Patient and public involvement
Two patients (KE and KT) were partners in all aspect of the study from development of the research question, securing funding, review and interpretation of results and drafting the manuscript and are listed as coauthors on this study. Patient perspectives from consenting individuals living with rheumatoid arthritis were obtained as described above to inform our study results.
Ethical approval was granted by the University of Calgary Research Ethics Board (REB16-0556) and all participants provided written informed consent.
In total, 54 stakeholders participated (12 from British Columbia, 17 Alberta, 2 Manitoba, 12 Ontario, 3 Quebec and 8 from the Atlantic Provinces). Three separate face-to-face focus groups were conducted: AHPs at a rheumatology clinic (n=10), AHPs (n=9) and patients (n=6) both conducted at a national rheumatology conference. Thirteen participants had individual interviews (2 face to face and the remainder by telephone) and 17 people participated in the smaller IGs of between two and four people of the same participant type based on scheduling availability all by teleconference (eight rheumatologists, seven patients with one patient participating in both a focus group and an interview, four clinic managers, nine healthcare administrators/policy leaders, two AHPs). An overview of our findings is shown in figure 1.
Frameworks for quality measurement
While there was recognition from some participants that a BSC framework might be broad enough to encompass important concepts relevant to RA care, there was concern that the language may not be appropriate for healthcare as the financial domain is prominent in this framework.

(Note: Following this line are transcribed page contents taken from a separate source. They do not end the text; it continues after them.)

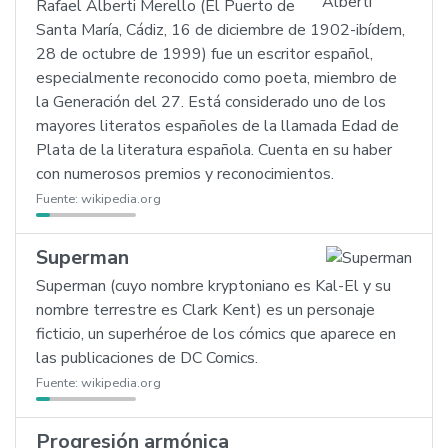
Rafael Alberti Merello (El Puerto de
Santa María, Cádiz, 16 de diciembre de 1902-ibídem,
28 de octubre de 1999) fue un escritor español,
especialmente reconocido como poeta, miembro de
la Generación del 27. Está considerado uno de los
mayores literatos españoles de la llamada Edad de
Plata de la literatura española. Cuenta en su haber
con numerosos premios y reconocimientos.
Fuente:
wikipedia.org
Superman
Superman (cuyo nombre kryptoniano es Kal-El y su
nombre terrestre es Clark Kent) es un personaje
ficticio, un superhéroe de los cómics que aparece en
las publicaciones de DC Comics.
Fuente:
wikipedia.org
Progresión armónica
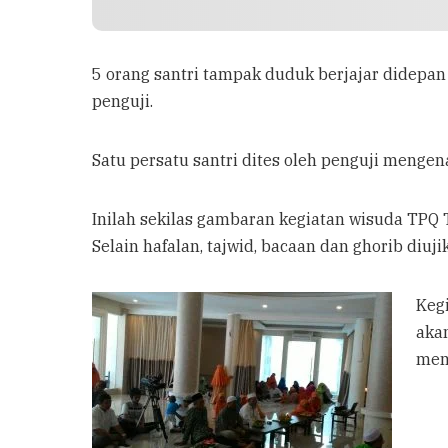
5 orang santri tampak duduk berjajar didepa
penguji.
Satu persatu santri dites oleh penguji mengen
Inilah sekilas gambaran kegiatan wisuda TPQ Th
Selain hafalan, tajwid, bacaan dan ghorib diu
Kegi
aka
mem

Participants indicated that although measuring cost of care was important, policy leaders in particular commented that ‘value for money’ was a more important metric and all participants highlighted the overarching importance of patient outcomes.
The policy leaders and HCPs had the most experience with the BSC framework. However, they more commonly endorsed the IOM1 and the Institute for Healthcare Improvement’s Triple/Quadruple Aim4 5 frameworks as being more ‘comprehensive’ for healthcare quality monitoring (IG 13). One advantage to considering a BSC approach, highlighted by policy leaders, was that it lends itself to seeing the relationship between measures and at times the ‘conflict’ between measures, so that it could be used to ‘balance’ potentially competing demands (ie, patient experience, outcomes, costs etc) (IG 16).

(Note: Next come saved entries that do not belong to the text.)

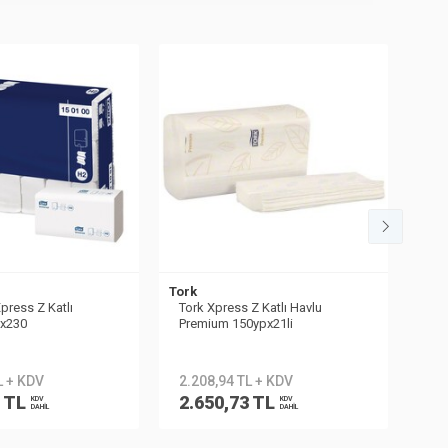
Tork
Tork
press Z Katlı
Tork Xpress Z Katlı Havlu
Tor
1x230
Premium 150ypx21li
180
L + KDV
2.208,94 TL + KDV
2.
5 TL
2.650,73 TL
2.
KDV
KDV
DAHİL
DAHİL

Many patient participants had difficulty conceptualising the nature of healthcare measurement frameworks. What was more familiar to patients were websites where patients publicly rated care from HCPs. Some envisioned the concept of a BSC rather like a scorecard for their individual care that could enhance communication between members of their care team to highlight areas in need of attention.
Guiding principles for framework development
As policy leaders were experienced with quality framework development and implementation, they represented the majority of perspectives on this topic. They elucidated key elements for framework development: patients should be at the centre of the framework, and all care should be patient centred, don’t ‘reinvent the wheel’ (leverage existing work), feasibility is important, compare ‘like with like’, develop long-term improvement goals, use a holistic chronic disease approach, ensure relevance to all stakeholders, the importance of patient outcomes and reporting the data in a way that is actionable. All nine elements are described in table 1 with selected quotations.

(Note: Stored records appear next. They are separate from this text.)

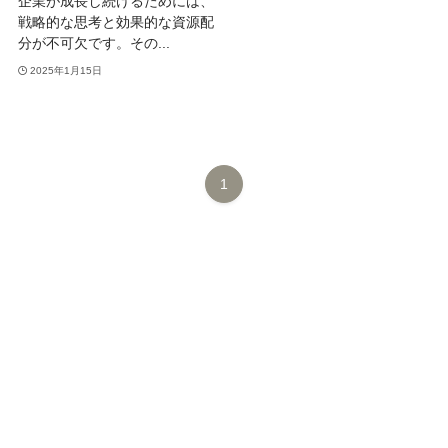
企業が成長し続けるためには、
戦略的な思考と効果的な資源配
分が不可欠です。その...
2025年1月15日
1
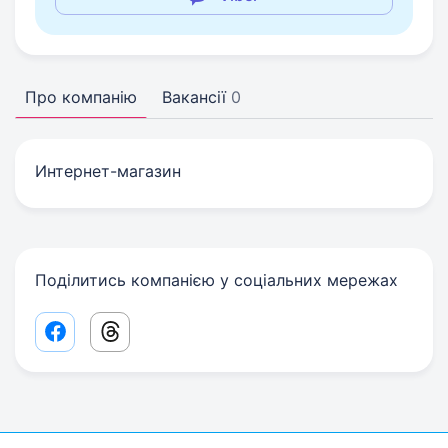
Про компанію
Вакансії
0
Интернет-магазин
Поділитись компанією у соціальних мережах
Facebook share link
Threads share link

Candidate themes for quality measures
Some patients reported participating in clinical studies where questionnaires were collected, which they perceived as ‘good because then they’re gathering the information they need to support me…‘ (Patients IG2). In contrast, other patients experienced little information gathering at all ‘I have no questionnaires… there is not any broad-spectrum information gathering at all’ (Patients IG2). Similarly, some HCPs worked in clinics where data collection for research was common, while others perceived challenges in data collection. Table 2 summarises the types of data and potential measures that were highlighted by the participants together with illustrative quotations.
Measuring wait times was felt to be an important system-level measure of care quality by all participant types. Time to access a rheumatologist was felt to be important as well as time to treatment. Access to medications, in particular to advanced therapies, was highlighted as important by patients. In addition, the work by Arthritis Consumer Experts, a national organisation providing free evidence-based information and educational programming for patients with arthritis, was mentioned as central in tracking access to advanced therapy nationally through their Arthritis Medications Report Card,34 which provides provincial ratings of access to advanced rheumatology therapies. Access to multidisciplinary HCPs was also a major theme (discussed further below).
Knowing the numbers
In relation to healthcare planning and advocacy, the participants indicated that it was important to understand the distribution of the rheumatology workforce and the numbers of patients requiring care as these elements influence access to care, although challenges in tracking these elements were frequent. For example, some policy leaders reported that they were unaware of the numbers of patients with RA in their province/region and had no processes in place to access such information efficiently. HCPs in different provinces also commented on the inability to define the RA population, usually due to inefficient or non-existent systems for capturing patient diagnosis.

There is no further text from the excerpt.